FABRIQ: Architecture for High Performance, Decentralized, Agent-Oriented, Connected Applications (ARC405)

Good session about FABRIQ, a new framework defined as an "Agent Oriented Architectural Pattern".
The idea is to provide a framework to architect and develop applications  that need:

  • Scalability
  • Processing of incomplete informations
  • Latency of messages
  • Long running operations and/or transactions

Some requirements for architectures that can be handled by FABRIQ are:

  • Elastic processing
  • Quick scalability
  • Break complex tasks into smaller one
  • Maximize throughput

The solution is based on

  • Primitive handlers (routing, mapping, transform, log, encrypt, etc.)
  • Processing units: composition of primitive handlers in a pipeline
  • Networks: composition of processing units, based on routing rules, that move messages through pipelines of processing units (something like and EndpointReference linked list)
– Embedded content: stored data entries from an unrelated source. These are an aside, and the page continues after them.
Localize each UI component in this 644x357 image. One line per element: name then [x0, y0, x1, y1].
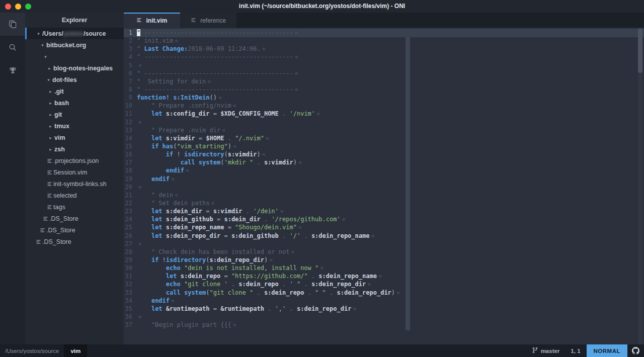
eol-marker-icon: « — [315, 110, 320, 117]
tree-item[interactable]: ▸tmux — [25, 120, 124, 132]
code-line[interactable]: 23 let s:dein_dir = s:vimdir . '/dein'« — [124, 207, 644, 215]
tree-item-label: .DS_Store — [46, 227, 75, 234]
code-text: " Last Change:2018-06-09 11:24:06.« — [137, 45, 266, 53]
file-icon — [46, 158, 53, 164]
tree-item[interactable]: .projections.json — [25, 155, 124, 166]
code-line[interactable]: 29 if !isdirectory(s:dein_repo_dir)« — [124, 256, 644, 264]
code-area[interactable]: 1" -------------------------------------… — [124, 28, 644, 344]
code-line[interactable]: 37 "Begin plugin part {{{« — [124, 321, 644, 329]
line-number: 24 — [124, 215, 137, 223]
code-line[interactable]: 9function! s:InitDein()« — [124, 94, 644, 102]
tree-item[interactable]: ▸git — [25, 109, 124, 120]
tree-item[interactable]: tags — [25, 201, 124, 213]
tree-item-label: Session.vim — [53, 169, 87, 176]
file-icon — [136, 17, 142, 25]
tree-item[interactable]: .DS_Store — [25, 213, 124, 224]
line-number: 3 — [124, 45, 137, 53]
tab-reference[interactable]: reference — [180, 13, 236, 28]
code-line[interactable]: 1" -------------------------------------… — [124, 29, 644, 37]
line-number: 4 — [124, 53, 137, 61]
code-line[interactable]: 25 let s:dein_repo_name = "Shougo/dein.v… — [124, 223, 644, 231]
code-line[interactable]: 5« — [124, 61, 644, 69]
code-line[interactable]: 13 " Prepare .nvim dir« — [124, 126, 644, 134]
code-text: endif« — [137, 166, 189, 174]
chevron-closed-icon: ▸ — [47, 124, 54, 129]
code-lines: 1" -------------------------------------… — [124, 29, 644, 329]
code-line[interactable]: 4" -------------------------------------… — [124, 53, 644, 61]
code-line[interactable]: 21 " dein« — [124, 191, 644, 199]
code-line[interactable]: 7" Setting for dein« — [124, 77, 644, 85]
tree-item[interactable]: ▾bitbucket.org — [25, 39, 124, 51]
file-icon — [46, 193, 53, 199]
code-line[interactable]: 11 let s:config_dir = $XDG_CONFIG_HOME .… — [124, 110, 644, 118]
tree-item[interactable]: ▸bash — [25, 97, 124, 109]
code-text: let s:dein_repo_dir = s:dein_github . '/… — [137, 232, 375, 240]
activity-item-search[interactable] — [0, 36, 25, 59]
chevron-open-icon: ▾ — [45, 77, 52, 82]
code-text: « — [137, 313, 142, 321]
code-text: " dein« — [137, 191, 178, 199]
tree-item[interactable]: ▸.git — [25, 85, 124, 97]
code-line[interactable]: 24 let s:dein_github = s:dein_dir . '/re… — [124, 215, 644, 223]
tree-item[interactable]: ▸zsh — [25, 143, 124, 155]
window-title: init.vim (~/source/bitbucket.org/yostos/… — [0, 0, 644, 13]
search-icon — [8, 43, 17, 52]
line-number: 15 — [124, 142, 137, 150]
code-line[interactable]: 22 " Set dein paths« — [124, 199, 644, 207]
code-text: "Begin plugin part {{{« — [137, 321, 236, 329]
tree-item[interactable]: Session.vim — [25, 166, 124, 178]
code-line[interactable]: 20« — [124, 183, 644, 191]
line-number: 30 — [124, 264, 137, 272]
tree-item[interactable]: .DS_Store — [25, 236, 124, 247]
close-button[interactable] — [5, 4, 11, 10]
code-line[interactable]: 2" init.vim« — [124, 37, 644, 45]
tree-item[interactable]: ▾dot-files — [25, 74, 124, 85]
file-icon — [39, 227, 46, 233]
line-number: 10 — [124, 102, 137, 110]
eol-marker-icon: « — [264, 135, 269, 142]
code-line[interactable]: 32 echo "git clone ' . s:dein_repo . ' "… — [124, 280, 644, 288]
editor-scrollbar[interactable] — [638, 28, 642, 344]
code-line[interactable]: 33 call system("git clone " . s:dein_rep… — [124, 289, 644, 297]
activity-item-explorer[interactable] — [0, 13, 25, 36]
code-line[interactable]: 17 call system('mkdir " . s:vimdir)« — [124, 158, 644, 166]
tree-item-label: .DS_Store — [49, 215, 78, 222]
eol-marker-icon: « — [173, 192, 178, 199]
code-line[interactable]: 8" -------------------------------------… — [124, 85, 644, 94]
editor-scrollbar-thumb[interactable] — [638, 29, 642, 73]
code-line[interactable]: 10 " Prepare .config/nvim« — [124, 102, 644, 110]
activity-item-achievements[interactable] — [0, 59, 25, 82]
code-line[interactable]: 36« — [124, 313, 644, 321]
chevron-closed-icon: ▸ — [47, 112, 54, 117]
code-line[interactable]: 31 let s:dein_repo = "https://github.com… — [124, 272, 644, 280]
code-line[interactable]: 19 endif« — [124, 175, 644, 183]
code-line[interactable]: 12« — [124, 118, 644, 126]
code-text: " --------------------------------------… — [137, 29, 298, 37]
code-line[interactable]: 30 echo "dein is not installed, install … — [124, 264, 644, 272]
code-line[interactable]: 3" Last Change:2018-06-09 11:24:06.« — [124, 45, 644, 53]
tree-item[interactable]: ▸vim — [25, 132, 124, 143]
tree-item[interactable]: .DS_Store — [25, 224, 124, 236]
code-line[interactable]: 16 if ! isdirectory(s:vimdir)« — [124, 150, 644, 158]
code-line[interactable]: 28 " Check dein has been installed or no… — [124, 248, 644, 256]
code-text: call system('mkdir " . s:vimdir)« — [137, 158, 302, 166]
code-line[interactable]: 35 let &runtimepath = &runtimepath . ','… — [124, 305, 644, 313]
status-bar: /Users/yostos/source vim master 1, 1 NOR… — [0, 344, 644, 357]
code-line[interactable]: 15 if has("vim_starting")« — [124, 142, 644, 150]
tree-item[interactable]: selected — [25, 190, 124, 201]
minimize-button[interactable] — [15, 4, 21, 10]
code-line[interactable]: 27« — [124, 240, 644, 248]
tree-item[interactable]: ▸blog-notes-inegales — [25, 62, 124, 74]
tree-item[interactable]: ▾ — [25, 51, 124, 62]
code-line[interactable]: 14 let s:vimdir = $HOME . "/.nvim"« — [124, 134, 644, 142]
tree-item[interactable]: ▾/Users/yostos/source — [25, 28, 124, 39]
code-text: " --------------------------------------… — [137, 69, 298, 77]
code-line[interactable]: 26 let s:dein_repo_dir = s:dein_github .… — [124, 232, 644, 240]
code-text: « — [137, 183, 142, 191]
zoom-button[interactable] — [25, 4, 31, 10]
tab-init.vim[interactable]: init.vim — [124, 13, 180, 28]
code-line[interactable]: 34 endif« — [124, 297, 644, 305]
code-line[interactable]: 18 endif« — [124, 166, 644, 174]
tree-item[interactable]: init-symbol-links.sh — [25, 178, 124, 190]
code-line[interactable]: 6" -------------------------------------… — [124, 69, 644, 77]
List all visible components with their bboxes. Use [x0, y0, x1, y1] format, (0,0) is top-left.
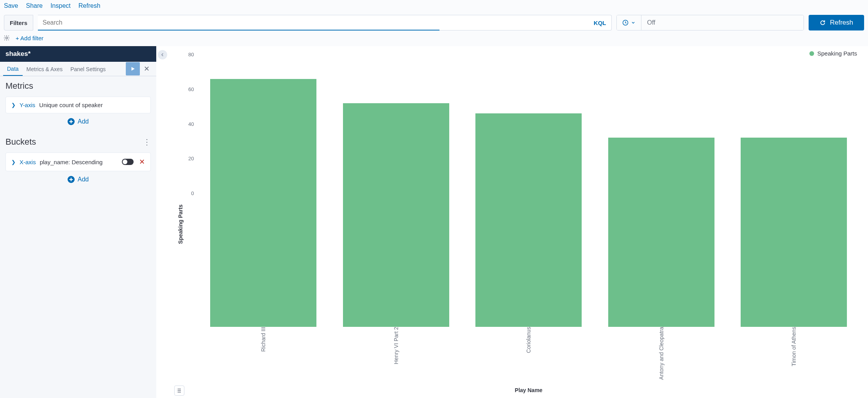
x-tick-label: Richard III	[260, 327, 266, 356]
refresh-link[interactable]: Refresh	[79, 2, 100, 9]
chevron-left-icon	[161, 53, 164, 57]
x-axis-ticks: Richard IIIHenry VI Part 2CoriolanusAnto…	[197, 327, 860, 385]
clock-icon	[622, 20, 629, 26]
time-picker-toggle[interactable]	[617, 15, 641, 30]
bucket-remove-button[interactable]: ✕	[139, 158, 145, 166]
bucket-agg-item[interactable]: ❯ X-axis play_name: Descending ✕	[5, 152, 151, 171]
x-tick-label: Timon of Athens	[791, 327, 797, 370]
x-tick: Antony and Cleopatra	[595, 327, 728, 385]
legend-toggle-button[interactable]	[174, 385, 184, 396]
add-bucket-button[interactable]: Add	[5, 176, 151, 183]
buckets-section: Buckets ⋮ ❯ X-axis play_name: Descending…	[0, 132, 156, 190]
buckets-menu-icon[interactable]: ⋮	[143, 138, 151, 146]
bar[interactable]	[475, 113, 582, 327]
chevron-right-icon: ❯	[11, 159, 16, 165]
time-picker-label: Off	[641, 15, 804, 30]
chevron-down-icon	[631, 20, 636, 25]
play-icon	[130, 66, 136, 72]
plus-circle-icon	[68, 118, 75, 125]
bar[interactable]	[608, 138, 714, 327]
x-tick: Richard III	[197, 327, 330, 385]
x-tick: Timon of Athens	[727, 327, 860, 385]
bar[interactable]	[343, 103, 449, 327]
add-bucket-label: Add	[78, 176, 89, 183]
y-axis-label: Speaking Parts	[176, 52, 185, 396]
y-tick: 60	[188, 86, 194, 92]
time-picker[interactable]: Off	[616, 15, 804, 30]
chevron-right-icon: ❯	[11, 102, 16, 108]
svg-point-1	[6, 37, 8, 39]
bar[interactable]	[210, 79, 316, 327]
add-metric-button[interactable]: Add	[5, 118, 151, 125]
add-filter-link[interactable]: + Add filter	[16, 35, 43, 41]
bucket-controls: ✕	[122, 158, 145, 166]
refresh-button-label: Refresh	[830, 19, 853, 27]
x-tick: Coriolanus	[462, 327, 595, 385]
search-wrap: KQL	[38, 15, 612, 30]
query-bar: Filters KQL Off Refresh	[0, 12, 868, 34]
chart-panel: Speaking Parts Speaking Parts 80 60 40 2…	[156, 46, 868, 398]
top-menu: Save Share Inspect Refresh	[0, 0, 868, 12]
x-tick-label: Henry VI Part 2	[393, 327, 399, 368]
buckets-title: Buckets ⋮	[5, 137, 151, 147]
bars-region: Richard IIIHenry VI Part 2CoriolanusAnto…	[197, 52, 860, 396]
metric-axis-label: Y-axis	[20, 102, 35, 108]
bar-slot	[727, 52, 860, 327]
sidebar-tabs: Data Metrics & Axes Panel Settings ✕	[0, 62, 156, 76]
close-editor-button[interactable]: ✕	[140, 65, 153, 73]
inspect-link[interactable]: Inspect	[50, 2, 71, 9]
bar-slot	[595, 52, 728, 327]
bar-slot	[462, 52, 595, 327]
search-input[interactable]	[38, 15, 588, 30]
bar-slot	[197, 52, 330, 327]
bars-container	[197, 52, 860, 327]
tab-data[interactable]: Data	[3, 62, 23, 76]
list-icon	[177, 388, 182, 393]
y-tick: 80	[188, 52, 194, 57]
x-tick-label: Coriolanus	[525, 327, 532, 357]
x-axis-label: Play Name	[197, 385, 860, 396]
filter-bar: + Add filter	[0, 34, 868, 46]
plus-circle-icon	[68, 176, 75, 183]
buckets-title-text: Buckets	[5, 137, 36, 147]
add-metric-label: Add	[78, 118, 89, 125]
save-link[interactable]: Save	[4, 2, 18, 9]
apply-changes-button[interactable]	[126, 62, 140, 75]
metric-agg-item[interactable]: ❯ Y-axis Unique count of speaker	[5, 97, 151, 113]
refresh-icon	[820, 20, 826, 26]
share-link[interactable]: Share	[26, 2, 43, 9]
main: shakes* Data Metrics & Axes Panel Settin…	[0, 46, 868, 398]
y-tick: 20	[188, 156, 194, 161]
filters-button[interactable]: Filters	[4, 15, 33, 30]
collapse-sidebar-button[interactable]	[158, 50, 167, 59]
metrics-title: Metrics	[5, 81, 151, 91]
refresh-button[interactable]: Refresh	[809, 15, 864, 30]
metric-desc: Unique count of speaker	[39, 102, 103, 108]
y-tick: 0	[191, 190, 194, 196]
gear-icon[interactable]	[3, 34, 10, 41]
tab-metrics-axes[interactable]: Metrics & Axes	[23, 62, 67, 75]
bucket-axis-label: X-axis	[20, 159, 36, 165]
sidebar: shakes* Data Metrics & Axes Panel Settin…	[0, 46, 156, 398]
y-axis-ticks: 80 60 40 20 0	[185, 52, 197, 196]
index-pattern-header[interactable]: shakes*	[0, 46, 156, 62]
bar-slot	[330, 52, 463, 327]
kql-toggle[interactable]: KQL	[588, 20, 612, 26]
tab-panel-settings[interactable]: Panel Settings	[66, 62, 109, 75]
x-tick: Henry VI Part 2	[330, 327, 463, 385]
metrics-section: Metrics ❯ Y-axis Unique count of speaker…	[0, 76, 156, 132]
plot-area: Speaking Parts 80 60 40 20 0 Richard III…	[162, 52, 860, 396]
search-focus-underline	[38, 30, 439, 30]
bucket-enable-toggle[interactable]	[122, 159, 134, 165]
x-tick-label: Antony and Cleopatra	[658, 327, 664, 384]
bar[interactable]	[741, 138, 847, 327]
y-tick: 40	[188, 121, 194, 127]
bucket-desc: play_name: Descending	[40, 159, 103, 165]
Key point: all messages are delivered with a one-way messaging paradigm. Messages move through agents.

Caveat:  "An agent is a self-contained, problem-solving system capable of autonomous, reactive, pro-active, internally motivated, social behaviour". Those agents don't relate to Business Agents mentioned by Don Box yesterday.

From an implementation point of view we have:

  • Message: the class representing a message. Can handle messages of any size, also very big one (like stream of hundreds of MB). Handles the body as an XmlReader. Provides access to Headers as a MessageHeaderCollection of MessageHeader.
  • IMessageHandler: base interface for message handlers. Provides a method: bool Process(Message);
  • We can build chains of Handlers using IChainableMessageHandler implementations.
  • IFabriqMessageHandler is the base interface for transaction message handling. Transaction are based on two phase commit paradigm with Prepare() method and the consequent Commit() or Abort() one based on vote of the handlers.

Key point: FABRIQ is hosted in Enterprise Services, not in IIS/ASP.NET. We can receive messages through ASP.NET using a IHttpHandler implementation (FabriqHttpHandler) that simply enqueues the messages into a MSMQ queue for standard processing by the FABRIQ engine.

A great feature of FABRIQ is the configuration management in case of many nodes in load balancing. In fact Clemens showed us that FABRIQ uses itself to dispatch configuration files and also .NET assemblies, eventually required, to all FABRIQ nodes automatically. Great idea guys!

Key point: from a security point of view FABRIQ is based on WSE2 engine, using OASIS WS-Security and WS-Policy. Internally messages are converted from SoapEnvelopes to FABRIQ messages and back.

Questions for Clemens:

  1. What about asynchronous message handlers? I can't find them. Probably because from a pipeline point of view we can not parallelize the jobs, should we use parallel nodes with routing rules?
  2. Can we cover different nodes under the same two-phase commit transaction?
  3. What about request/response paradigm? What should I do in order to be able to provide answers to clients? Should I use a request/response Web Service as a front-end and a FABRIQ back-end? Should I use a MSMQ to inform my clients of the outcomes? What else?
  4. In case of failure we have the capability to handle transactions. How should we inform our clients of the problem?
  5. Why did you re-defined ThreadPool? In order to have many thread pool in the same AppDomain and with customizable size? Or am I missing the point?